Башкирский театр драмы им. М. Гафури (Уфа).
Режиссер Айрат Абушахманов, художник Альберт Нестеров

И не ограблен я, и не надломлен,
Но только что всего переогромлен.

О. Мандельштам

В романе дорога длинна, в романе поезд везет Зулейху через всю широкую страну; в романе длится время: в ссылке проходят годы, развертывается история, последовательная, подробная, полная запаха, цвета, фактуры жизни.

В спектакле нет ни правды жизни, ни романного долгого, вытянутого времени. Айрат Абушахманов ставит перед собой задачу сложнее. Не пересказать роман, не проиллюстрировать его, а пересоздать из другого воздуха.

Большая общеизвестная судьба страны и частная мелодраматическая судьба двоих обнаружили здесь свое сродство с легендой. Жизнеподобной литературе спектакль позволил стать больше жизни, укрыв все несовершенства романа и россыпь его маленьких неправд в огромном универсуме волшебного поэтического времени.

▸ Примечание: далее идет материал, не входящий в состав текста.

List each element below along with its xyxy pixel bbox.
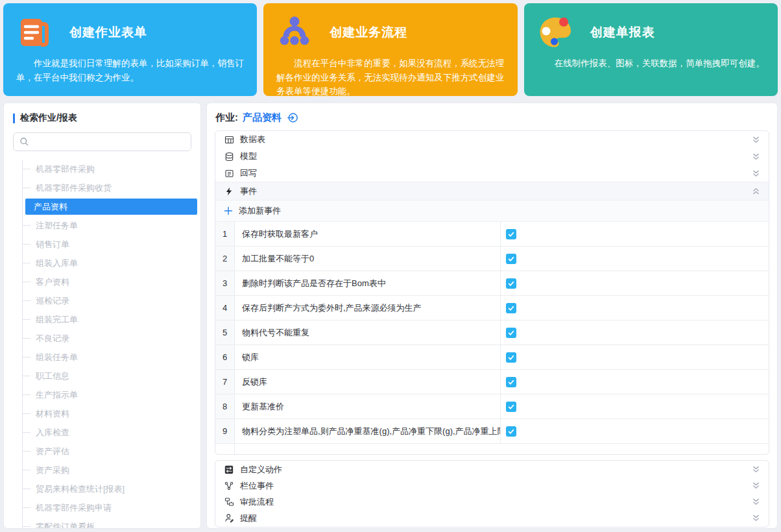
section-custom-action[interactable]: 自定义动作 [215, 461, 769, 478]
sidebar-item[interactable]: 机器零部件采购申请 [23, 498, 200, 517]
event-enabled-checkbox[interactable] [506, 352, 516, 363]
chevron-double-down-icon[interactable] [752, 498, 760, 506]
section-label: 数据表 [240, 134, 746, 145]
event-enabled-checkbox[interactable] [506, 254, 516, 264]
sidebar-item[interactable]: 职工信息 [23, 367, 200, 385]
field-event-icon [224, 481, 234, 490]
card-header: 创建作业表单 [16, 14, 245, 51]
event-checkbox-cell [501, 419, 769, 443]
sidebar-item[interactable]: 巡检记录 [23, 291, 200, 310]
search-box[interactable] [13, 132, 191, 151]
event-enabled-checkbox[interactable] [506, 402, 516, 412]
chevron-double-up-icon[interactable] [752, 187, 760, 195]
chevron-double-down-icon[interactable] [752, 169, 760, 178]
add-event-button[interactable]: 添加新事件 [215, 200, 769, 222]
card-create-report[interactable]: 创建单报表 在线制作报表、图标，关联数据，简单拖拽即可创建。 [524, 3, 778, 96]
card-create-business-flow[interactable]: 创建业务流程 流程在平台中非常的重要，如果没有流程，系统无法理解各作业的业务关系… [263, 3, 517, 96]
sidebar-item-selected[interactable]: 产品资料 [23, 197, 200, 216]
event-enabled-checkbox[interactable] [506, 328, 516, 338]
event-row[interactable]: 9物料分类为注塑单品,则产品净重基准(g),产品净重下限(g),产品净重上限(g… [215, 419, 769, 444]
database-icon [224, 152, 234, 162]
refresh-icon[interactable] [287, 112, 298, 123]
sidebar-item[interactable]: 机器零部件采购收货 [23, 178, 200, 197]
sidebar-item[interactable]: 不良记录 [23, 329, 200, 348]
event-row[interactable]: 7反锁库 [215, 370, 769, 394]
event-checkbox-cell [501, 247, 769, 271]
sidebar-item-label: 材料资料 [36, 405, 195, 422]
sidebar-item[interactable]: 生产指示单 [23, 385, 200, 404]
chevron-double-down-icon[interactable] [752, 136, 760, 144]
add-event-label: 添加新事件 [239, 205, 281, 217]
job-name-link[interactable]: 产品资料 [243, 112, 282, 124]
event-enabled-checkbox[interactable] [506, 377, 516, 387]
sidebar-item-label: 职工信息 [36, 368, 195, 384]
card-description: 流程在平台中非常的重要，如果没有流程，系统无法理解各作业的业务关系，无法实现待办… [276, 56, 505, 96]
check-icon [509, 405, 514, 408]
event-text: 物料分类为注塑单品,则产品净重基准(g),产品净重下限(g),产品净重上限(g)… [235, 419, 501, 443]
event-row[interactable]: 1保存时获取最新客户 [215, 222, 769, 247]
section-reminder[interactable]: 提醒 [215, 510, 769, 526]
sidebar-item[interactable]: 入库检查 [23, 423, 200, 442]
event-text: 锁库 [235, 345, 501, 369]
sidebar-item[interactable]: 组装任务单 [23, 348, 200, 367]
event-number: 4 [215, 296, 235, 320]
section-events[interactable]: 事件 [215, 182, 769, 200]
event-row[interactable]: 3删除时判断该产品是否存在于Bom表中 [215, 271, 769, 296]
sidebar-item[interactable]: 客户资料 [23, 272, 200, 291]
search-input[interactable] [33, 137, 185, 147]
event-row[interactable]: 6锁库 [215, 345, 769, 370]
sidebar-item-label: 机器零部件采购申请 [36, 500, 195, 516]
check-icon [509, 257, 514, 260]
job-header: 作业: 产品资料 [215, 108, 769, 127]
event-enabled-checkbox[interactable] [506, 278, 516, 289]
sidebar-item[interactable]: 注塑任务单 [23, 216, 200, 235]
event-number: 5 [215, 320, 235, 345]
chevron-double-down-icon[interactable] [752, 481, 760, 490]
more-sections-card: 自定义动作 栏位事件 [215, 460, 769, 527]
event-row[interactable]: 8更新基准价 [215, 394, 769, 419]
sidebar-item[interactable]: 组装入库单 [23, 254, 200, 272]
event-row[interactable]: 4保存后判断产方式为委外时,产品来源必须为生产 [215, 296, 769, 320]
event-enabled-checkbox[interactable] [506, 426, 516, 437]
event-row[interactable]: 5物料代号不能重复 [215, 320, 769, 345]
event-text: 反锁库 [235, 370, 501, 394]
sidebar-tree: 机器零部件采购机器零部件采购收货产品资料注塑任务单销售订单组装入库单客户资料巡检… [22, 160, 200, 528]
event-checkbox-cell [501, 271, 769, 295]
sidebar-item-label: 销售订单 [36, 236, 195, 252]
sidebar-item-label: 机器零部件采购收货 [36, 180, 195, 196]
chevron-double-down-icon[interactable] [752, 514, 760, 522]
sidebar-item[interactable]: 贸易来料检查统计[报表] [23, 479, 200, 498]
events-tail-cell [215, 444, 235, 454]
section-label: 审批流程 [240, 496, 746, 508]
sidebar-item[interactable]: 材料资料 [23, 404, 200, 423]
event-text: 保存后判断产方式为委外时,产品来源必须为生产 [235, 296, 501, 320]
job-label: 作业: [215, 112, 238, 124]
section-writeback[interactable]: 回写 [215, 165, 769, 182]
section-approval-flow[interactable]: 审批流程 [215, 494, 769, 510]
sidebar-item[interactable]: 资产采购 [23, 461, 200, 479]
sidebar-item-label: 机器零部件采购 [36, 161, 195, 177]
check-icon [509, 306, 514, 309]
chevron-double-down-icon[interactable] [752, 465, 760, 474]
section-field-events[interactable]: 栏位事件 [215, 478, 769, 494]
flow-person-icon [276, 14, 313, 51]
event-row[interactable]: 2加工批量不能等于0 [215, 247, 769, 271]
section-model[interactable]: 模型 [215, 148, 769, 165]
section-datatable[interactable]: 数据表 [215, 131, 769, 148]
event-enabled-checkbox[interactable] [506, 229, 516, 239]
event-text: 保存时获取最新客户 [235, 222, 501, 246]
sidebar-item[interactable]: 资产评估 [23, 442, 200, 461]
sidebar-title: 检索作业/报表 [20, 112, 77, 124]
sidebar-item[interactable]: 销售订单 [23, 235, 200, 254]
check-icon [509, 232, 514, 236]
sidebar-item-label: 贸易来料检查统计[报表] [36, 481, 195, 497]
main-panel: 作业: 产品资料 [206, 103, 778, 529]
sidebar-item[interactable]: 机器零部件采购 [23, 160, 200, 178]
sidebar-item-label: 注塑任务单 [36, 217, 195, 234]
card-create-job-form[interactable]: 创建作业表单 作业就是我们日常理解的表单，比如采购订单，销售订单，在平台中我们称… [3, 3, 257, 96]
event-enabled-checkbox[interactable] [506, 303, 516, 313]
sidebar-item[interactable]: 零配件订单看板 [23, 517, 200, 528]
chevron-double-down-icon[interactable] [752, 152, 760, 161]
check-icon [509, 380, 514, 383]
sidebar-item[interactable]: 组装完工单 [23, 310, 200, 329]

Р. Кагарманова (Зулейха). Фото Р. Шумнова

Здесь все залито прозрачной синевой ночи, мерцают желтым фонари, как звезды, как семафоры, как электрические лампы, как затухающие угли, как блуждающие огни. В глубине клубится молочный дым, ползет туман, вьется буран, укладываясь сугробами. На костюмах переливаются холодным светом, искрятся снежинки, капли, драгоценные камни нашиты на бушлаты, на шинели, на праздничное прозрачное невесомое платье Зулейхи — Риммы Кагармановой. Иногда луч, упираясь в них, рассыпается на мгновение снопом острых игл, внезапных и таинственных, достающих до самого темного неба. Хотя точно определить ни широты, ни долготы, ни верха, ни низа, ни времени тут невозможно. Пространство разворачивается удобно истории. Когда с протяжным тоскливым скрипом баржа с репрессированными накренится и пойдет ко дну, Зулейха просто оттолкнется и взлетит в небо, которое окажется толщей воды. Смешно надувая щеки, тараща покорно глаза, тщась таким способом спастись, она, неуклюже размахивая руками, ногами, барахтаясь на глубине анатомической лягушкой, будет пытаться всплыть, будет взмывать в воздух, выпрыгивая, только коснутся ступни планшета. И плавно опустится в руки спасающего ее Игнатова, дно беспрепятственно станет берегом. Эта обнаженная в своей условности сцена исполнена художественной правды, которая в этом большом спектакле есть и цель, и средство.

Верх и низ, прошлое и будущее становятся тут всякую секунду плоскостью настоящего.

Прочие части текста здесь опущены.